GGK’s Italy

What do you remember of 15th Century Italian history? Guelphs and Ghibellines ring a bell? The petty wars between Florence, Milan and Genoa? Yeah, me neither.

Still, in case you ever go there – in case you ever travel by train among the hill towns of Umbria and Tuscany, see them perched on defensible crests with the afternoon sun suffusing their old stones with a rosy glow – you could do worse than have a copy of Guy Gavriel Kay’s A Brightness Long Ago in your lap or on your laptop. You won’t know a thing more about the Guelphs and Ghibellines or the specifics of city-state feuds, but you will be able to populate the landscape with Kay’s fictional mercenary armies moving between them, and picture his 15th Century characters living their lives and adventures behind those old stone walls.

There is Danio Cerra, the educated son of a Seressan tailor, who finds himself thrown in with the great and near great of his generation; Adria and Jelena, two women searching for ways to survive and thrive beyond the cultural strictures imposed on their sex; Folco Cino d’Acorsi and Teobaldo Monticola di Remigio, lords of their own minor cities and war chiefs of mercenary soldiers renting themselves out to the interests of the major city-states, who are also bitter rivals fighting a life-long feud. Whose battleground was once the stretches of placid landscape you see from the window of your train, from which rise those ancient towns.

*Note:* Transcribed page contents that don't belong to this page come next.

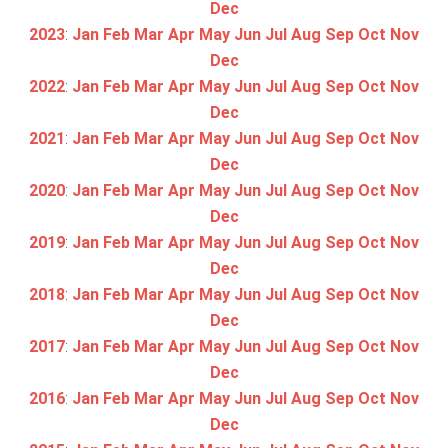
Dec
2023
:
Jan
Feb
Mar
Apr
May
Jun
Jul
Aug
Sep
Oct
Nov
Dec
2022
:
Jan
Feb
Mar
Apr
May
Jun
Jul
Aug
Sep
Oct
Nov
Dec
2021
:
Jan
Feb
Mar
Apr
May
Jun
Jul
Aug
Sep
Oct
Nov
Dec
2020
:
Jan
Feb
Mar
Apr
May
Jun
Jul
Aug
Sep
Oct
Nov
Dec
2019
:
Jan
Feb
Mar
Apr
May
Jun
Jul
Aug
Sep
Oct
Nov
Dec
2018
:
Jan
Feb
Mar
Apr
May
Jun
Jul
Aug
Sep
Oct
Nov
Dec
2017
:
Jan
Feb
Mar
Apr
May
Jun
Jul
Aug
Sep
Oct
Nov
Dec
2016
:
Jan
Feb
Mar
Apr
May
Jun
Jul
Aug
Sep
Oct
Nov
Dec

The historical particulars may be fictional, but Kay does his research thoroughly and tells a tale steeped in a very real cultural reality. Kay is always a delight to read. His metaphors soar with lyricism, so that when he describes Danio’s sense of loss, he says so much more than, “He missed her.” He tells us,

The sailors say the rain misses the cloud even as it falls through light or dark into the sea. I miss her like that as I fall through my life, through time, the chaos of our time. I dream of her some nights, still, but there is nothing to give weight or value to that, it is only me, and what I want to be true. It is only longing.

And we immediately remember a longing of our own.

Guy Gavriel Kay has written my favorite alternate universe histories, stories set in a world very like ours and with a similar history, but not constrained by the histories we read in school. Instead they present us with worlds that come from the imagination, so that we see, to paraphrase Ursula K. LeGuin, people who never existed in a time and place that never was, saying words never spoken, and insisting that yes, that’s the truth.